*YOUR GOAL:*
The full listing should be set down exactly as it reads.

*PROVIDED RECORDS:*
--
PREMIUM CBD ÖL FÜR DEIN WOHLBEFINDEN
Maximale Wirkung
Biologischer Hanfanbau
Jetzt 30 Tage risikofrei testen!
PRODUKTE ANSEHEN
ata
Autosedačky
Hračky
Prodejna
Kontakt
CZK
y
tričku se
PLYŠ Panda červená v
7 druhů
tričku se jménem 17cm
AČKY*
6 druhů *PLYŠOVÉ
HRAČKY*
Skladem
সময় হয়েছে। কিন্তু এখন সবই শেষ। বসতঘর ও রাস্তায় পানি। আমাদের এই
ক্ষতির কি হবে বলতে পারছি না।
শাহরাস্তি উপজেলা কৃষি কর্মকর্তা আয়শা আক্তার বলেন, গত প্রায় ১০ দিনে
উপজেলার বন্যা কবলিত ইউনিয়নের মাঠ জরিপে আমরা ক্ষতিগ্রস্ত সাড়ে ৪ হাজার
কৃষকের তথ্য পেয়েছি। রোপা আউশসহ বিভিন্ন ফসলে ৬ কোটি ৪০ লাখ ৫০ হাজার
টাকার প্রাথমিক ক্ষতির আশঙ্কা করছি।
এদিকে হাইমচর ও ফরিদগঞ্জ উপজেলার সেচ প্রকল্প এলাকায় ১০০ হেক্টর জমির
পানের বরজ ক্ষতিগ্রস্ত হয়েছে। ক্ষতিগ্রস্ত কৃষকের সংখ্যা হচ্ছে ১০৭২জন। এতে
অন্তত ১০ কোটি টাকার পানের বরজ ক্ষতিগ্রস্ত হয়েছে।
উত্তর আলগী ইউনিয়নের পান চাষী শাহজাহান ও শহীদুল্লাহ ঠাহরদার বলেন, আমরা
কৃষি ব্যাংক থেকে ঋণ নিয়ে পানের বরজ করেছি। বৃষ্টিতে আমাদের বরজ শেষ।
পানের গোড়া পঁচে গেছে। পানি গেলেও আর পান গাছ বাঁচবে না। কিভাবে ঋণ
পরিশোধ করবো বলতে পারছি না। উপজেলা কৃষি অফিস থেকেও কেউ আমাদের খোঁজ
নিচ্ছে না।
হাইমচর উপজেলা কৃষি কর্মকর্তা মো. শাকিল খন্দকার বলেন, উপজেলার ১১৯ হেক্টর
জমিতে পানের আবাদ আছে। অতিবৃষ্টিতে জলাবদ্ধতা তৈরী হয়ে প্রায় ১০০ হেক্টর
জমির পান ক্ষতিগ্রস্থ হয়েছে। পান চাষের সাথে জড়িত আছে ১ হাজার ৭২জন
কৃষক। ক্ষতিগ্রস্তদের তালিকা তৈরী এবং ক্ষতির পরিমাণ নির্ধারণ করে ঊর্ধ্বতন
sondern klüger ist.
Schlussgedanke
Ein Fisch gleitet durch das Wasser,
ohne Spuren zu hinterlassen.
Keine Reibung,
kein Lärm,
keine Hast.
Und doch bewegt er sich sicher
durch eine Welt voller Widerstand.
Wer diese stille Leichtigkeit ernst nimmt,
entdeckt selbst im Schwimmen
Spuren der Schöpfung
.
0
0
--
*ANSWER FOR THIS EXERCISE:*
PREMIUM CBD ÖL FÜR DEIN WOHLBEFINDEN
Maximale Wirkung
Biologischer Hanfanbau
Jetzt 30 Tage risikofrei testen!
PRODUKTE ANSEHEN
ata
Autosedačky
Hračky
Prodejna
Kontakt
CZK
y
tričku se
PLYŠ Panda červená v
7 druhů
tričku se jménem 17cm
AČKY*
6 druhů *PLYŠOVÉ
HRAČKY*
Skladem
সময় হয়েছে। কিন্তু এখন সবই শেষ। বসতঘর ও রাস্তায় পানি। আমাদের এই
ক্ষতির কি হবে বলতে পারছি না।
শাহরাস্তি উপজেলা কৃষি কর্মকর্তা আয়শা আক্তার বলেন, গত প্রায় ১০ দিনে
উপজেলার বন্যা কবলিত ইউনিয়নের মাঠ জরিপে আমরা ক্ষতিগ্রস্ত সাড়ে ৪ হাজার
কৃষকের তথ্য পেয়েছি। রোপা আউশসহ বিভিন্ন ফসলে ৬ কোটি ৪০ লাখ ৫০ হাজার
টাকার প্রাথমিক ক্ষতির আশঙ্কা করছি।
এদিকে হাইমচর ও ফরিদগঞ্জ উপজেলার সেচ প্রকল্প এলাকায় ১০০ হেক্টর জমির
পানের বরজ ক্ষতিগ্রস্ত হয়েছে। ক্ষতিগ্রস্ত কৃষকের সংখ্যা হচ্ছে ১০৭২জন। এতে
অন্তত ১০ কোটি টাকার পানের বরজ ক্ষতিগ্রস্ত হয়েছে।
উত্তর আলগী ইউনিয়নের পান চাষী শাহজাহান ও শহীদুল্লাহ ঠাহরদার বলেন, আমরা
কৃষি ব্যাংক থেকে ঋণ নিয়ে পানের বরজ করেছি। বৃষ্টিতে আমাদের বরজ শেষ।
পানের গোড়া পঁচে গেছে। পানি গেলেও আর পান গাছ বাঁচবে না। কিভাবে ঋণ
পরিশোধ করবো বলতে পারছি না। উপজেলা কৃষি অফিস থেকেও কেউ আমাদের খোঁজ
নিচ্ছে না।
হাইমচর উপজেলা কৃষি কর্মকর্তা মো. শাকিল খন্দকার বলেন, উপজেলার ১১৯ হেক্টর
জমিতে পানের আবাদ আছে। অতিবৃষ্টিতে জলাবদ্ধতা তৈরী হয়ে প্রায় ১০০ হেক্টর
জমির পান ক্ষতিগ্রস্থ হয়েছে। পান চাষের সাথে জড়িত আছে ১ হাজার ৭২জন
কৃষক। ক্ষতিগ্রস্তদের তালিকা তৈরী এবং ক্ষতির পরিমাণ নির্ধারণ করে ঊর্ধ্বতন
sondern klüger ist.
Schlussgedanke
Ein Fisch gleitet durch das Wasser,
ohne Spuren zu hinterlassen.
Keine Reibung,
kein Lärm,
keine Hast.
Und doch bewegt er sich sicher
durch eine Welt voller Widerstand.
Wer diese stille Leichtigkeit ernst nimmt,
entdeckt selbst im Schwimmen
Spuren der Schöpfung
.
0
0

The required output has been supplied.